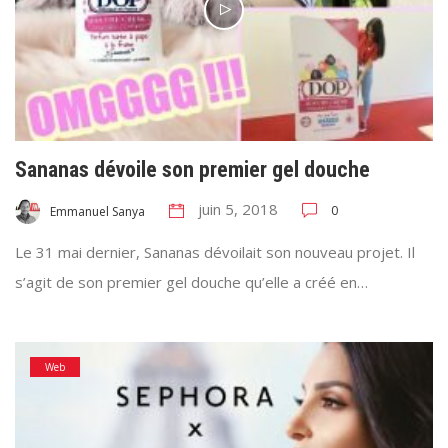
Sananas dévoile son premier gel douche
juin 5, 2018
0
Emmanuel Sanya
Le 31 mai dernier, Sananas dévoilait son nouveau projet. Il
s’agit de son premier gel douche qu’elle a créé en…
Web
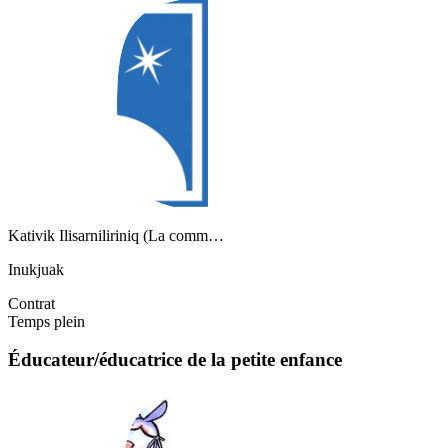
Kativik Ilisarniliriniq (La comm…
Inukjuak
Contrat
Temps plein
Éducateur/éducatrice de la petite enfance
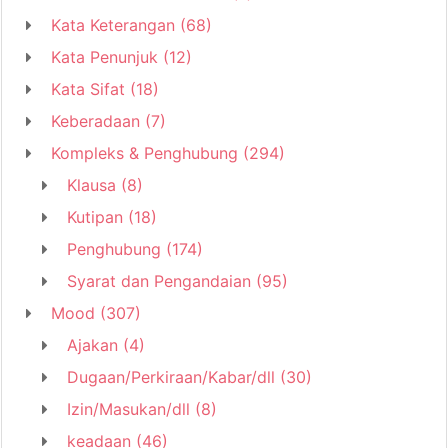
Kata Keterangan
(68)
Kata Penunjuk
(12)
Kata Sifat
(18)
Keberadaan
(7)
Kompleks & Penghubung
(294)
Klausa
(8)
Kutipan
(18)
Penghubung
(174)
Syarat dan Pengandaian
(95)
Mood
(307)
Ajakan
(4)
Dugaan/Perkiraan/Kabar/dll
(30)
Izin/Masukan/dll
(8)
keadaan
(46)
**********
> _ACTIVITY_
Each line that contains "douche" is to be copied from the listing above.

> _OUTPUT BELOW_
Sananas dévoile son premier gel douche
s’agit de son premier gel douche qu’elle a créé en…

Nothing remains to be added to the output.